Theatre / Reviews
Review: A Christmas Carol, Bristol Old Vic
From austerity to food banks, Charles Dickens’s Victorian tale of a miserly businessman too preoccupied with his own balance sheet seems less at odds with our society now than the 175-year gap might suggest.
Bristol Old Vic’s Year of Change finishes on a consciously bold streak as Dickens’s A Christmas Carol delves into the reasons behind why so many of us become insular. In Tom Morris’s adaption, the morality tale is turned into a rallying cry for a sense of community in a fragmented, individualistic world.
As Scrooge, played with a baritone sneer and intimidating stature by Felix Hayes, begins to outline all the ways he might swindle one his clients, it’s hard to tell if we’re in a contemporary boardroom or Dickensian London. The tale of the archetypal money-lender who refuses to get into the spirit of Christmas is set against the backdrop of the question of what happens when community is lost.
is needed now More than ever

Fleix Hayes as Scrooge in ‘A Christmas Carol’ at Bristol Old Vic.

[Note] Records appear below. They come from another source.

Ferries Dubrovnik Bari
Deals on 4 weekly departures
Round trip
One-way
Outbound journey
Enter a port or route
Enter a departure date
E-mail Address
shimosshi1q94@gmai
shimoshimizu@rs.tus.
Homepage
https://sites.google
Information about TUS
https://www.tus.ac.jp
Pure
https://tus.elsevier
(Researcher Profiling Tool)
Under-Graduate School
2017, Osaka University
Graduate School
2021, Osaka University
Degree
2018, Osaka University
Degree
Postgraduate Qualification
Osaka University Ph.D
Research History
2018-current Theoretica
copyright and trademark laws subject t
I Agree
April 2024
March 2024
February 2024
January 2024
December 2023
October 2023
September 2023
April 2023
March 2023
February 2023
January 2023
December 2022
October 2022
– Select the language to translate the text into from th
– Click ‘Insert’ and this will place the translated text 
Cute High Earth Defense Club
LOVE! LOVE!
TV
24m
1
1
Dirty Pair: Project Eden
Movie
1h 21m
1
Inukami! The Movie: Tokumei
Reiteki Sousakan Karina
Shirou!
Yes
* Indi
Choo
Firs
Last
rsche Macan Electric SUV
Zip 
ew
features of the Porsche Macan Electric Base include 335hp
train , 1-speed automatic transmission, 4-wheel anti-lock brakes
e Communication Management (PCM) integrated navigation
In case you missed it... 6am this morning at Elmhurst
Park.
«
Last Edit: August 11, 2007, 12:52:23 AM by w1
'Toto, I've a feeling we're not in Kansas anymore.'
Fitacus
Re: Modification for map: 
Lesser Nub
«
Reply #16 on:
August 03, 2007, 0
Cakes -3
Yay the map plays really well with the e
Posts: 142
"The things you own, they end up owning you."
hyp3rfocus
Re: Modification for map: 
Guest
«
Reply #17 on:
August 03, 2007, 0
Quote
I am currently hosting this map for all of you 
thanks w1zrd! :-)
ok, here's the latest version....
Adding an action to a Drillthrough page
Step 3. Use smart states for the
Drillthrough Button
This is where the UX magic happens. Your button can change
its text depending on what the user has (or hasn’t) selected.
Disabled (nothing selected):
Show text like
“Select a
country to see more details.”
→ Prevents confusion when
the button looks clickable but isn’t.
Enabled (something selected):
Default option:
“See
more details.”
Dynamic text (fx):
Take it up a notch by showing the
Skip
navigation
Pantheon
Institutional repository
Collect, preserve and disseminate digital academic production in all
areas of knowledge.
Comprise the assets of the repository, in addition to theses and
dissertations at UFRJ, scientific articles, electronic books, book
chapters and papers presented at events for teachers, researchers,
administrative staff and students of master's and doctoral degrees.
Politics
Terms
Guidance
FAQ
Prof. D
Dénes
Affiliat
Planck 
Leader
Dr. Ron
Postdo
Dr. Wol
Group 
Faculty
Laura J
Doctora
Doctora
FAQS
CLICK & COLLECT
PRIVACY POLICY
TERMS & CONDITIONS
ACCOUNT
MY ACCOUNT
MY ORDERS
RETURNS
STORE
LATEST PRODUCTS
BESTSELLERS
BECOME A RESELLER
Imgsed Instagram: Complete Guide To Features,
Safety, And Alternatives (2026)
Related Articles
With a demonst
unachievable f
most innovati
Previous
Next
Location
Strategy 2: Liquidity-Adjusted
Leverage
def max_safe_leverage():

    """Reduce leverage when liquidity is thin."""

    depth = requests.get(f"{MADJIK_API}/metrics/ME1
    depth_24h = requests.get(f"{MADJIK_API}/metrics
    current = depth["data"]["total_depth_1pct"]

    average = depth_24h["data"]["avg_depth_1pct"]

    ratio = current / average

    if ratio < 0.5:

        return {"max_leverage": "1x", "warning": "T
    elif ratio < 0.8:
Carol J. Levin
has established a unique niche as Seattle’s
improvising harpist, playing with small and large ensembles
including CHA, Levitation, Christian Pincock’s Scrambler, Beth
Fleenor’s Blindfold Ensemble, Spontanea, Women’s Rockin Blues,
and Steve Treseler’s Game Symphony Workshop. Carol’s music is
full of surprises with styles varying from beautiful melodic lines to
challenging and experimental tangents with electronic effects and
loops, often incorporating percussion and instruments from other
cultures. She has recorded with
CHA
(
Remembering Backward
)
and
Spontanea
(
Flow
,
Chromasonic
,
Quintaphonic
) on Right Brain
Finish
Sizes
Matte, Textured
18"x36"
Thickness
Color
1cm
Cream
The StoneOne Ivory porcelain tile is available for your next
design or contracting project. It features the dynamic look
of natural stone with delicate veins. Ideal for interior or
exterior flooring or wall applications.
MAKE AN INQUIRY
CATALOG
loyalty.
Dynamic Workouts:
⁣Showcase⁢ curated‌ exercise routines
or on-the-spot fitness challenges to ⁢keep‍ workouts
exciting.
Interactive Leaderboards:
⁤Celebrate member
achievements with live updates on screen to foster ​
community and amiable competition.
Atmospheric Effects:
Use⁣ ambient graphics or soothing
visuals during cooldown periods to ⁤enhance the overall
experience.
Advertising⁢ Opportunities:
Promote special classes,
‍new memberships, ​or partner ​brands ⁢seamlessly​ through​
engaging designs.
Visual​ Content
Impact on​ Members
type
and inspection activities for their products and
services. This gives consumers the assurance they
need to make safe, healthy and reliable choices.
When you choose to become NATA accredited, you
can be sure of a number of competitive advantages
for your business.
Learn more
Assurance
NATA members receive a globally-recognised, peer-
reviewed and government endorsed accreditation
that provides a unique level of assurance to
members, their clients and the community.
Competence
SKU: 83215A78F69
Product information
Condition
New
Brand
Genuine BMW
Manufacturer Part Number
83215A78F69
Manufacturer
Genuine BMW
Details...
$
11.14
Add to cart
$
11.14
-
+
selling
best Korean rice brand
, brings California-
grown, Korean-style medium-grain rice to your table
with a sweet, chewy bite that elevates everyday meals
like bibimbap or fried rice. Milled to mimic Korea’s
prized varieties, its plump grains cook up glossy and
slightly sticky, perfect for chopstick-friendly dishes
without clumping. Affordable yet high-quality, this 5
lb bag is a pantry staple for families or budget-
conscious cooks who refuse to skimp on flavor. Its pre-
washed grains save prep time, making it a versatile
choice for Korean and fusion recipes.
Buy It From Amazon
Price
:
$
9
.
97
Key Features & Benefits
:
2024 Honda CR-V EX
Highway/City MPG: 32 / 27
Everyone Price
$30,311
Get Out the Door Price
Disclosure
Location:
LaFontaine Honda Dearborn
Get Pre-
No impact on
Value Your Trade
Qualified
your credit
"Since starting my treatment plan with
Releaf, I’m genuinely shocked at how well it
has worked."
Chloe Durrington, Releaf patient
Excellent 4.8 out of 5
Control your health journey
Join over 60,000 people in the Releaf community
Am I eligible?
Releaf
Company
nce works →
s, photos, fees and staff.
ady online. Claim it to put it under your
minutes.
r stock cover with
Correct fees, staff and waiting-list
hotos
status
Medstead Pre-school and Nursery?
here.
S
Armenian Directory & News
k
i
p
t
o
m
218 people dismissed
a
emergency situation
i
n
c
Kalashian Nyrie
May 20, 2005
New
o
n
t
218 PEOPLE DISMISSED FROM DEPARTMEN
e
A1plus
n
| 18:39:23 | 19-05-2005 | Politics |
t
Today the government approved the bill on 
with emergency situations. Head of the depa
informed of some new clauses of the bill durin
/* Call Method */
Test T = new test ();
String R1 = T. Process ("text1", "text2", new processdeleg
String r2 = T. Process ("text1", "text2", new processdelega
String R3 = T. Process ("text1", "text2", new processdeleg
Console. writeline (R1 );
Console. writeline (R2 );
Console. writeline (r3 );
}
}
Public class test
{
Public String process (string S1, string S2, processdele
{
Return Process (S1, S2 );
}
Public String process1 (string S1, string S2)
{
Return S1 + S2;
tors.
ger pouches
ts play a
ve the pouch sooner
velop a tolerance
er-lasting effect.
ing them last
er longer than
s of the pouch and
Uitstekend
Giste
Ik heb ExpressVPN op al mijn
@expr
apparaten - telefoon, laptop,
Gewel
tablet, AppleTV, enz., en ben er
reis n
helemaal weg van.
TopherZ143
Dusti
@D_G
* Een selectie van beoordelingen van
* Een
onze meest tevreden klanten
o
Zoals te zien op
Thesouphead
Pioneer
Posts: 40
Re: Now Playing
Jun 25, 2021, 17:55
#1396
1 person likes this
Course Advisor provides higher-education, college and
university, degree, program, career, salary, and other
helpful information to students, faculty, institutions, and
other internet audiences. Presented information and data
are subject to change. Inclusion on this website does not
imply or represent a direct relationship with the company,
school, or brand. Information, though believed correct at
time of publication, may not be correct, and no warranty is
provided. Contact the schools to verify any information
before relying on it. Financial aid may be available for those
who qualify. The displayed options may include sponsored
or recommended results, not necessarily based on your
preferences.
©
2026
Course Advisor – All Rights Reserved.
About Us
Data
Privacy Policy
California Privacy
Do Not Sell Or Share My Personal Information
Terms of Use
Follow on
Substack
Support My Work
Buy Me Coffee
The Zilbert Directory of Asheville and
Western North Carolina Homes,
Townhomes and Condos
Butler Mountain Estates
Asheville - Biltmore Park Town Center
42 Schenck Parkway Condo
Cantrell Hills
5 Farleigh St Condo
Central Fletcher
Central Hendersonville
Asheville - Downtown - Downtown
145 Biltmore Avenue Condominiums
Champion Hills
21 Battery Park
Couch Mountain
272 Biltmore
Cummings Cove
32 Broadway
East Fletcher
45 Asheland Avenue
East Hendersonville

All pics: Geraint Lewis
With a story as familiar as this one, director Lee Lyford injects the traditional with theatrical magic in all the right places. As we anticipate Scrooge’s first visitation by Jacob Marley’s ghost – appearing in chains with a steampunk look and Americana soundtrack – Scrooge steps through the fourth wall, berating the liberal, communitarian and thoroughly Bristolian theatregoers in his audience. The show is inflected with hints of pantomime and carnival, unravelled to full effect in the riotously colourful climax. At one point, Scrooge is booed by children and adults alike.
Puppetry, a Tom Morris hallmark, is used by Lyford to great effect to add touches of childlike imagination. The staging works to highlight the central theme in Morris’s script: the possibility that a bit of magic might just save even the most narrow-minded.
The ghost of Christmas past appears as a white shawl draped over a spotlight, and a scene told through origami reveals the younger Scrooge’s love of fairy tales. Morris also updates Belle’s role in Scrooge’s past, present and future. Along with the injection of puppetry and magic, this creates a romantic dimension that only adds to the 21st-century update.
Gwyneth Herbert’s contemporary score keeps the energy up as we travel with Scrooge through his nightmarish ghostly visits. Lyford and Herbert have previously joined forces on The Snow Queen, and here Herbert’s score likewise overhauls Dickens’s Victorian London with a mix of Victoriana, folk-electro and modish swagger.

Composer Gwyneth Herbert also features as the Ghost of Christmas Present
Scrooge’s moral transformation takes place mostly in the theatre’s stalls, creating a hilariously tongue-in-cheek bit of audience participation. In a world where stark contrasts between wealth and class keeps many of us atomised, the boisterous optimism of this Christmas Carol is infectious.

Saikat Ahamed and cast members in A Christmas Carol
As the world of Poor Laws, workhouses and brutal prisons transforms into colour and the spirit of Christmas, the refrain “Lets change the world today because tomorrow we might die” rings out across Bristol Old Vic. It’s a punchy modern manifesto, one that Dickens would thoroughly get behind.